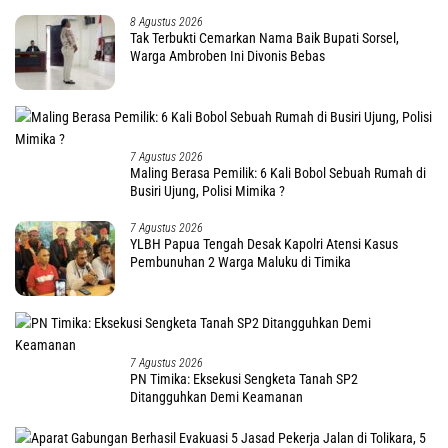
8 Agustus 2026
Tak Terbukti Cemarkan Nama Baik Bupati Sorsel,
Warga Ambroben Ini Divonis Bebas
7 Agustus 2026
Maling Berasa Pemilik: 6 Kali Bobol Sebuah Rumah di
Busiri Ujung, Polisi Mimika ?
7 Agustus 2026
YLBH Papua Tengah Desak Kapolri Atensi Kasus
Pembunuhan 2 Warga Maluku di Timika
7 Agustus 2026
PN Timika: Eksekusi Sengketa Tanah SP2
Ditangguhkan Demi Keamanan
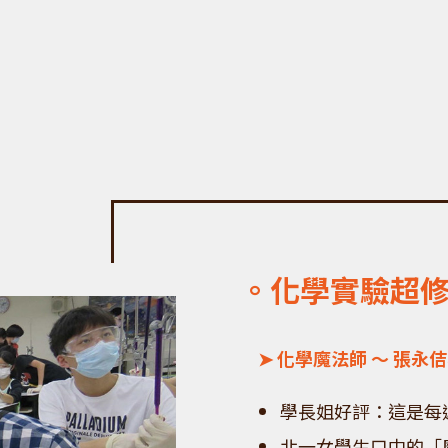
。化學實驗超
➤ 化學魔法師 ～ 張永
學長姐好評：這是每
北一女學生口中的「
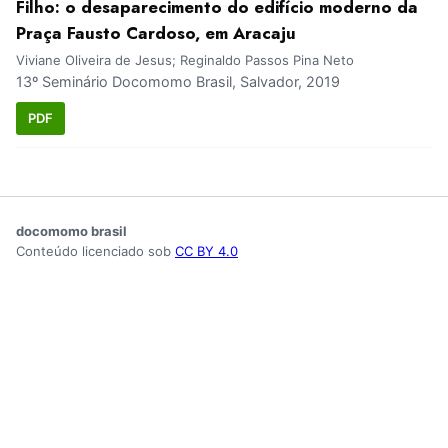
Filho: o desaparecimento do edifício moderno da
Praça Fausto Cardoso, em Aracaju
Viviane Oliveira de Jesus; Reginaldo Passos Pina Neto
13º Seminário Docomomo Brasil, Salvador, 2019
PDF
docomomo brasil
Conteúdo licenciado sob
CC BY 4.0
=-=-=-=-=
# Task requirements
Without the pictures, write out all of the material exactly.

# Answer box
8 Agustus 2026
Tak Terbukti Cemarkan Nama Baik Bupati Sorsel,
Warga Ambroben Ini Divonis Bebas
7 Agustus 2026
Maling Berasa Pemilik: 6 Kali Bobol Sebuah Rumah di
Busiri Ujung, Polisi Mimika ?
7 Agustus 2026
YLBH Papua Tengah Desak Kapolri Atensi Kasus
Pembunuhan 2 Warga Maluku di Timika
7 Agustus 2026
PN Timika: Eksekusi Sengketa Tanah SP2
Ditangguhkan Demi Keamanan
。化學實驗超
➤ 化學魔法師 ～ 張永
學長姐好評：這是每
北一女學生口中的「
Filho: o desaparecimento do edifício moderno da
Praça Fausto Cardoso, em Aracaju
Viviane Oliveira de Jesus; Reginaldo Passos Pina Neto
13º Seminário Docomomo Brasil, Salvador, 2019
PDF
docomomo brasil
Conteúdo licenciado sob
CC BY 4.0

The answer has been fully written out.